Rebecca Holden, the city’s finance director, told the Board of Mayor and Aldermen at a Saturday advance session that staff found large discrepancies in the city’s accounting and that she and her team have paused nonessential purchases while they reconcile records.
Holden said the capital equipment replacement fund (fund 150) was submitted to the comptroller with a beginning fund balance that was overstated, and that staff found a roughly $1,500,000 shortfall in that fund. “What was submitted to the comptroller’s office as a beginning fund balance was 3,300,000.0. The actual beginning fund balance was only half a million,” Holden said. She said staff immediately stopped purchases charged to that fund and are developing a plan to reconcile vehicles, insurance and committed balances.
Holden and Chelsea Pearman, the budget manager, also described several other bookkeeping and process problems that must be fixed before the council adopts next year’s budget. Pearman said the new OpenGov budget software has gaps for the city’s needs: the audit trail did not show line‑level edits and the software allowed negative budgets on some lines. “There were several things within OpenGov as far as the setup that we see on our side with user access and audit trail… it doesn’t tell the line item,” Pearman said.
Holden reported that the comptroller’s office reviewed staff’s initial corrective actions and accepted the approach, but did not require retroactive updates for past fiscal years. “They said: ‘Just fix it going forward,’” she told the board, while adding that she had asked the comptroller’s office to review the proposed FY‑26 budget before final submission.
City staff said they have identified operational fixes and staffing needs to reduce risk and improve transparency: clearer budget calendars and deadlines, better separation of duties in finance, more timely completion of comptroller schedules during the budget process, and additional finance positions over the next five years (suggested roles included a purchasing agent, a grants/accounting specialist and a collections specialist).
Holden also presented the administration’s preliminary cost estimates for proposed cost‑of‑living adjustments.
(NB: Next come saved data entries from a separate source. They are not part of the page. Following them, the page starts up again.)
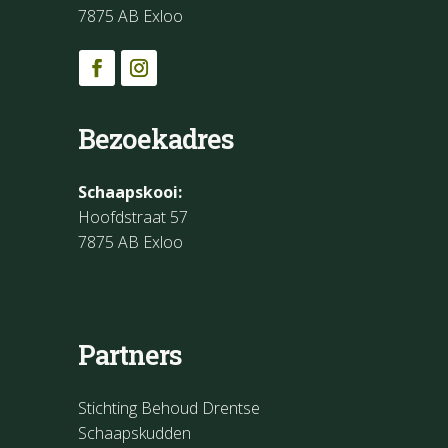
7875 AB Exloo
Bezoekadres
Schaapskooi:
Hoofdstraat 57
7875 AB Exloo
Partners
Stichting Behoud Drentse
Schaapskudden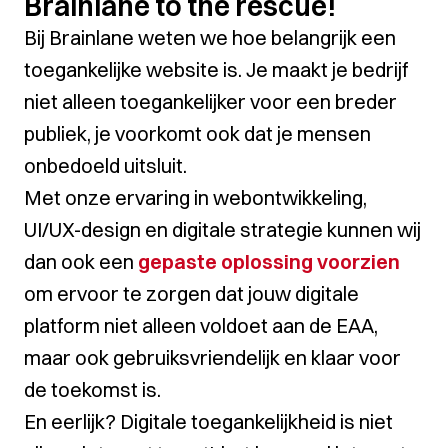
Brainlane to the rescue!
Bij Brainlane weten we hoe belangrijk een
toegankelijke website is. Je maakt je bedrijf
niet alleen toegankelijker voor een breder
publiek, je voorkomt ook dat je mensen
onbedoeld uitsluit.
Met onze ervaring in webontwikkeling,
UI/UX-design en digitale strategie kunnen wij
dan ook een
gepaste oplossing voorzien
om ervoor te zorgen dat jouw digitale
platform niet alleen voldoet aan de EAA,
maar ook gebruiksvriendelijk en klaar voor
de toekomst is.
En eerlijk? Digitale toegankelijkheid is niet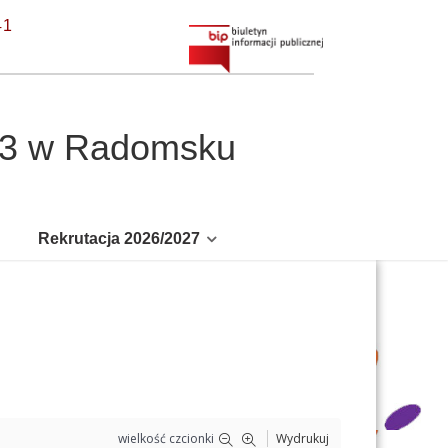
41
r 3 w Radomsku
Rekrutacja 2026/2027
wielkość czcionki
Wydrukuj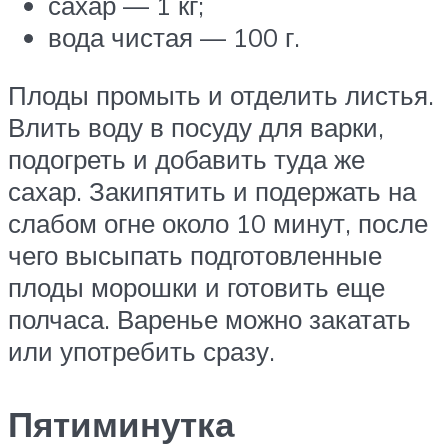
сахар — 1 кг;
вода чистая — 100 г.
Плоды промыть и отделить листья.
Влить воду в посуду для варки,
подогреть и добавить туда же
сахар. Закипятить и подержать на
слабом огне около 10 минут, после
чего высыпать подготовленные
плоды морошки и готовить еще
полчаса. Варенье можно закатать
или употребить сразу.
Пятиминутка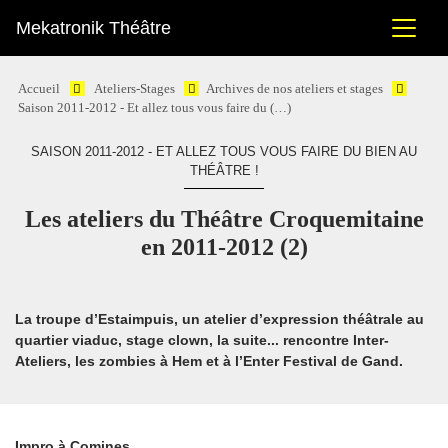
Mekatronik Théâtre
Accueil
Ateliers-Stages
Archives de nos ateliers et stages
Saison 2011-2012 - Et allez tous vous faire du (…)
SAISON 2011-2012 - ET ALLEZ TOUS VOUS FAIRE DU BIEN AU
THÉÂTRE !
Les ateliers du Théâtre Croquemitaine
en 2011-2012 (2)
La troupe d’Estaimpuis, un atelier d’expression théâtrale au
quartier viaduc, stage clown, la suite... rencontre Inter-
Ateliers, les zombies à Hem et à l’Enter Festival de Gand.
Impro à Comines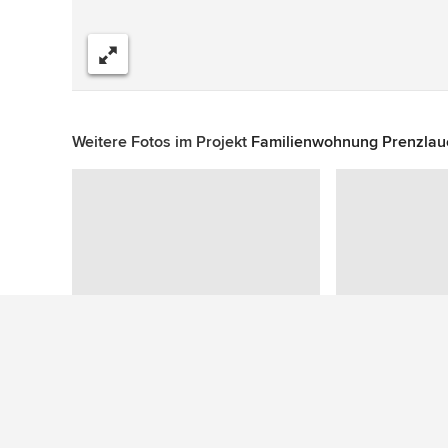
Teilen
Weitere Fotos im Projekt
Familienwohnung Prenzlau
Zu diesem Foto wurden keine Fragen gestellt
Mehr Ideen: Skandinavische Küchen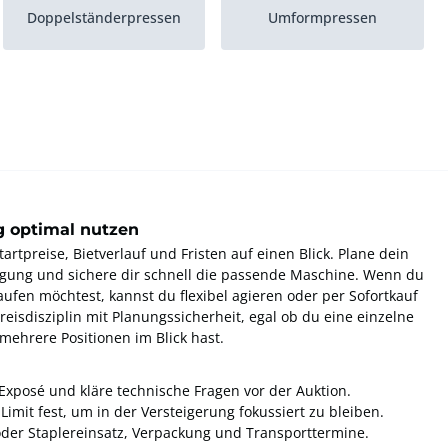
Doppelständerpressen
Umformpressen
g optimal nutzen
artpreise, Bietverlauf und Fristen auf einen Blick. Plane dein
igung und sichere dir schnell die passende Maschine. Wenn du
ufen möchtest, kannst du flexibel agieren oder per Sofortkauf
eisdisziplin mit Planungssicherheit, egal ob du eine einzelne
ehrere Positionen im Blick hast.
s Exposé und kläre technische Fragen vor der Auktion.
Limit fest, um in der Versteigerung fokussiert zu bleiben.
oder Staplereinsatz, Verpackung und Transporttermine.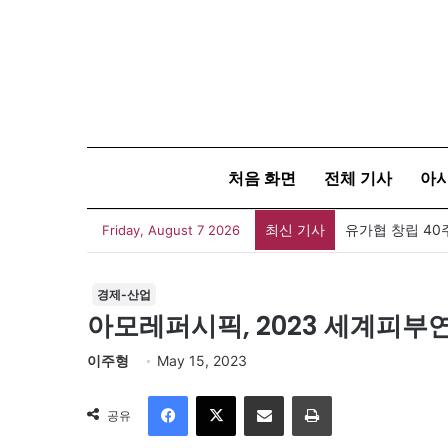
처음 화면
전체 기사
아
최신 기사
유가협 창립 4
Friday, August 7 2026
경제-산업
아모레퍼시픽, 2023 세계피부
이주형
May 15, 2023
Facebook
X
이메일
인쇄
공유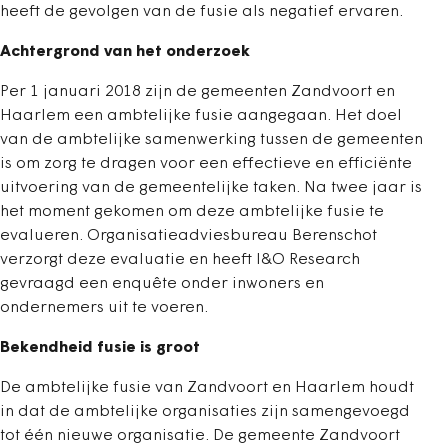
heeft de gevolgen van de fusie als negatief ervaren.
Achtergrond van het onderzoek
Per 1 januari 2018 zijn de gemeenten Zandvoort en
Haarlem een ambtelijke fusie aangegaan. Het doel
van de ambtelijke samenwerking tussen de gemeenten
is om zorg te dragen voor een effectieve en efficiënte
uitvoering van de gemeentelijke taken. Na twee jaar is
het moment gekomen om deze ambtelijke fusie te
evalueren. Organisatieadviesbureau Berenschot
verzorgt deze evaluatie en heeft I&O Research
gevraagd een enquête onder inwoners en
ondernemers uit te voeren.
Bekendheid fusie is groot
De ambtelijke fusie van Zandvoort en Haarlem houdt
in dat de ambtelijke organisaties zijn samengevoegd
tot één nieuwe organisatie. De gemeente Zandvoort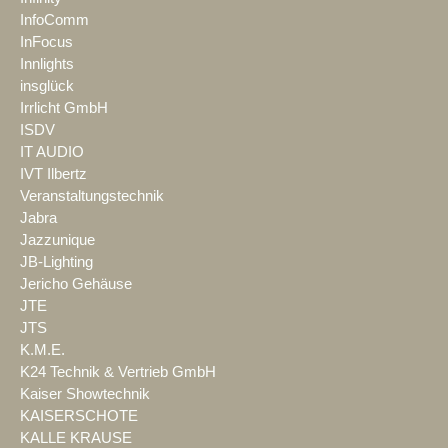
InfoComm
InFocus
Innlights
insglück
Irrlicht GmbH
ISDV
IT AUDIO
IVT Ilbertz
Veranstaltungstechnik
Jabra
Jazzunique
JB-Lighting
Jericho Gehäuse
JTE
JTS
K.M.E.
K24 Technik & Vertrieb GmbH
Kaiser Showtechnik
KAISERSCHOTE
KALLE KRAUSE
Staff provided three COLA scenarios for fiscal planning (2.5%, 3.5% and 4.5%) and noted the models include total compensation costs (salary plus benefits). The board and staff discussed the trade‑offs and asked staff to return with peer comparisons and the effect of COLA choices on the final budget.
What happens next: staff said they will continue to reconcile fund balances, finish the comptroller review steps and deliver departmental budget packets and a proposed calendar for next fiscal year. Holden asked for time to implement improved internal controls, formal handoffs and documented standard operating procedures before the FY‑26 budget is submitted to the comptroller.